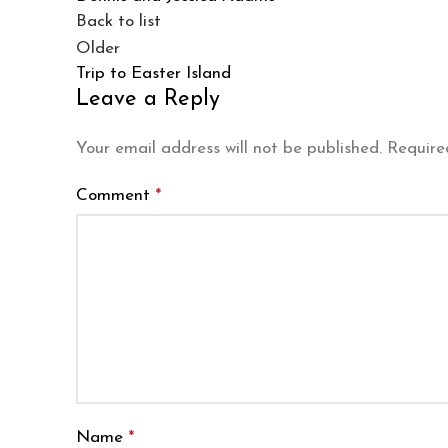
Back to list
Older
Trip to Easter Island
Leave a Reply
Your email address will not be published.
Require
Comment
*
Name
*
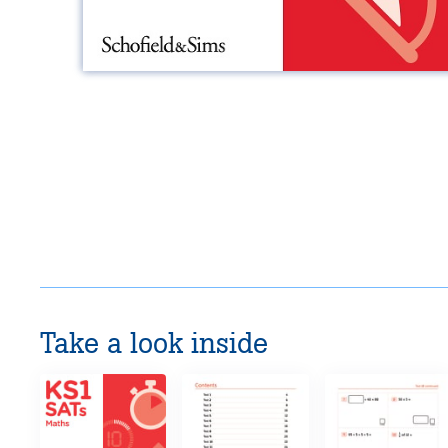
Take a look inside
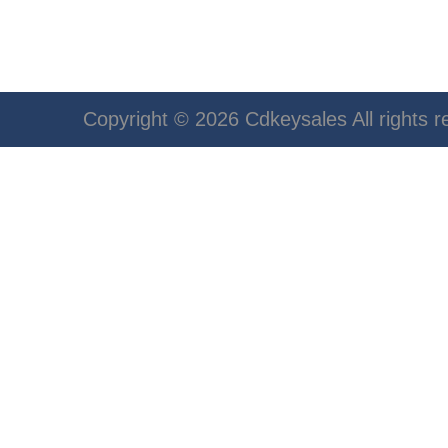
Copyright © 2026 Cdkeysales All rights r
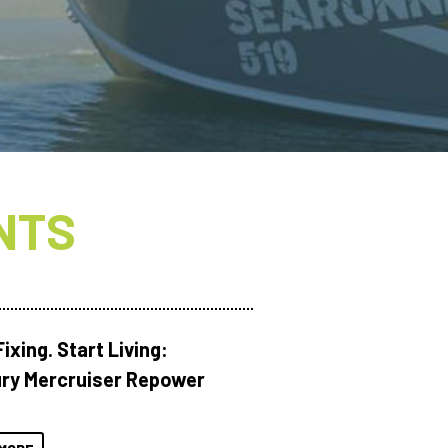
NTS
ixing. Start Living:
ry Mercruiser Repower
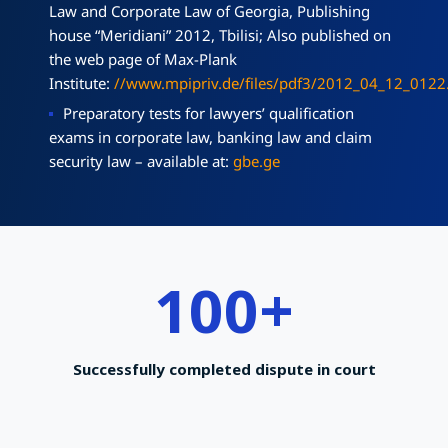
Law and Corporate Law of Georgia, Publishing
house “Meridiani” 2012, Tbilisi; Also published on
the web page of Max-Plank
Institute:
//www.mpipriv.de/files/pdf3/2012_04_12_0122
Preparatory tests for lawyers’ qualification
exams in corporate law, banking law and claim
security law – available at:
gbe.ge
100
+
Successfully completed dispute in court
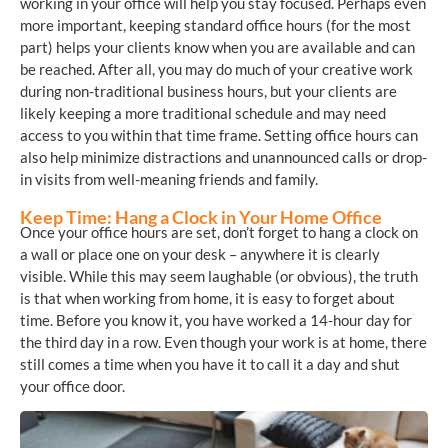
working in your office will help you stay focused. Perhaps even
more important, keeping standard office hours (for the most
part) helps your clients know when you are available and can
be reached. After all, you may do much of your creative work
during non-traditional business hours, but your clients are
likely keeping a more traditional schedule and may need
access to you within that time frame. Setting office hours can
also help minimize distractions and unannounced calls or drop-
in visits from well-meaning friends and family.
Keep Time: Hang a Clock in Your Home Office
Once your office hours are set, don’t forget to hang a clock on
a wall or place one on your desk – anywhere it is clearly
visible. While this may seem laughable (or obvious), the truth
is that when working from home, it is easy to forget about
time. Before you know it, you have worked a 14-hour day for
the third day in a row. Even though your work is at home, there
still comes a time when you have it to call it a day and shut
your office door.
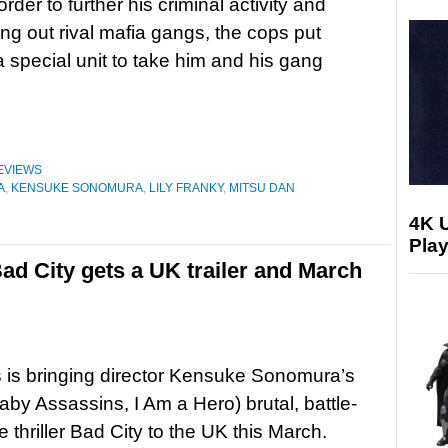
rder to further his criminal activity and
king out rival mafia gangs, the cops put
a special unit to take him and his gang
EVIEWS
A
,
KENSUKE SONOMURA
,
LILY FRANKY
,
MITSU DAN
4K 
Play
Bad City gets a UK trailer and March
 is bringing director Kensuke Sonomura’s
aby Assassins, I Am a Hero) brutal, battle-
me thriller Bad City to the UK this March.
* * * * *
> **TASK REQUIREMENTS**
From the first line to the last, output the data exactly, without the pictures.

> **SOLUTION BELOW**
Back to list
Older
Trip to Easter Island
Leave a Reply
Your email address will not be published.
Require
Comment
*
Name
*
Take a look inside
Copyright © 2026 Cdkeysales All rights r
NTS
ixing. Start Living:
ry Mercruiser Repower
Law and Corporate Law of Georgia, Publishing
house “Meridiani” 2012, Tbilisi; Also published on
the web page of Max-Plank
Institute:
//www.mpipriv.de/files/pdf3/2012_04_12_0122
Preparatory tests for lawyers’ qualification
exams in corporate law, banking law and claim
security law – available at:
gbe.ge
100
+
Successfully completed dispute in court
working in your office will help you stay focused. Perhaps even
more important, keeping standard office hours (for the most
part) helps your clients know when you are available and can
be reached. After all, you may do much of your creative work
during non-traditional business hours, but your clients are
likely keeping a more traditional schedule and may need
access to you within that time frame. Setting office hours can
also help minimize distractions and unannounced calls or drop-
in visits from well-meaning friends and family.
Keep Time: Hang a Clock in Your Home Office
Once your office hours are set, don’t forget to hang a clock on
a wall or place one on your desk – anywhere it is clearly
visible. While this may seem laughable (or obvious), the truth
is that when working from home, it is easy to forget about
time. Before you know it, you have worked a 14-hour day for
the third day in a row. Even though your work is at home, there
still comes a time when you have it to call it a day and shut
your office door.
rder to further his criminal activity and
king out rival mafia gangs, the cops put
a special unit to take him and his gang
EVIEWS
A
,
KENSUKE SONOMURA
,
LILY FRANKY
,
MITSU DAN
4K 
Play
Bad City gets a UK trailer and March
 is bringing director Kensuke Sonomura’s
aby Assassins, I Am a Hero) brutal, battle-
me thriller Bad City to the UK this March.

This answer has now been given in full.